→ **YOUR INSTRUCTIONS**: Find each line of the entries with the string "dintre", please, and copy it.

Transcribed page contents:
◇ ◇ ◇
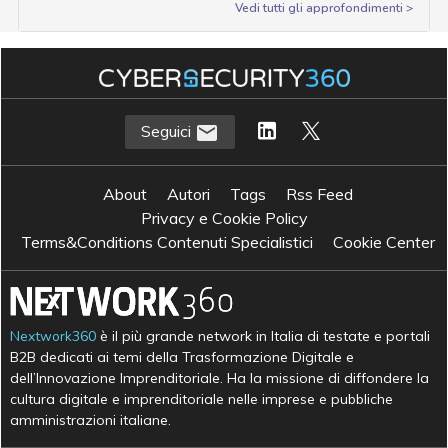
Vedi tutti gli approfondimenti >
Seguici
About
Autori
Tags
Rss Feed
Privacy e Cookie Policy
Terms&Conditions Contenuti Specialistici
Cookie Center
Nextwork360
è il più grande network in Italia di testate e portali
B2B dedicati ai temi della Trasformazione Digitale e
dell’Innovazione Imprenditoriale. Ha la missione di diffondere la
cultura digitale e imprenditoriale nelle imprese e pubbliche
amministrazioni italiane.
◇ ◇ ◇
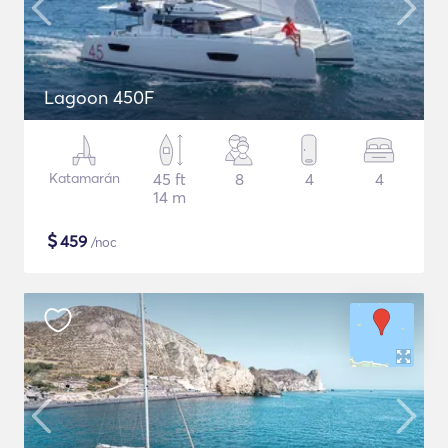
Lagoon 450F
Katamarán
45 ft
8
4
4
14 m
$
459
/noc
◇ ◇ ◇
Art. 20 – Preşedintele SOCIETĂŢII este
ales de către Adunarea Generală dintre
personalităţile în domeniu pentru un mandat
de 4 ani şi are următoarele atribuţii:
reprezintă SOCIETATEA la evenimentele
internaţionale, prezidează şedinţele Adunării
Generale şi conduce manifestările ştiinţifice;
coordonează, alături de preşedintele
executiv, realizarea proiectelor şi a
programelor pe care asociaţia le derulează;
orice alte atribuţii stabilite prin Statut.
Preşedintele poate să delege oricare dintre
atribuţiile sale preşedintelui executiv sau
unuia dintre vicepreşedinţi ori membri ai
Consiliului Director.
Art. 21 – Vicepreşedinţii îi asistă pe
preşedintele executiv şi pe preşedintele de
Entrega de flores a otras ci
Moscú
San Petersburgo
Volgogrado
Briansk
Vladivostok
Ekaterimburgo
◇ ◇ ◇
→ **RESULT FOR THIS EXERCISE**:
ales de către Adunarea Generală dintre
Preşedintele poate să delege oricare dintre
unuia dintre vicepreşedinţi ori membri ai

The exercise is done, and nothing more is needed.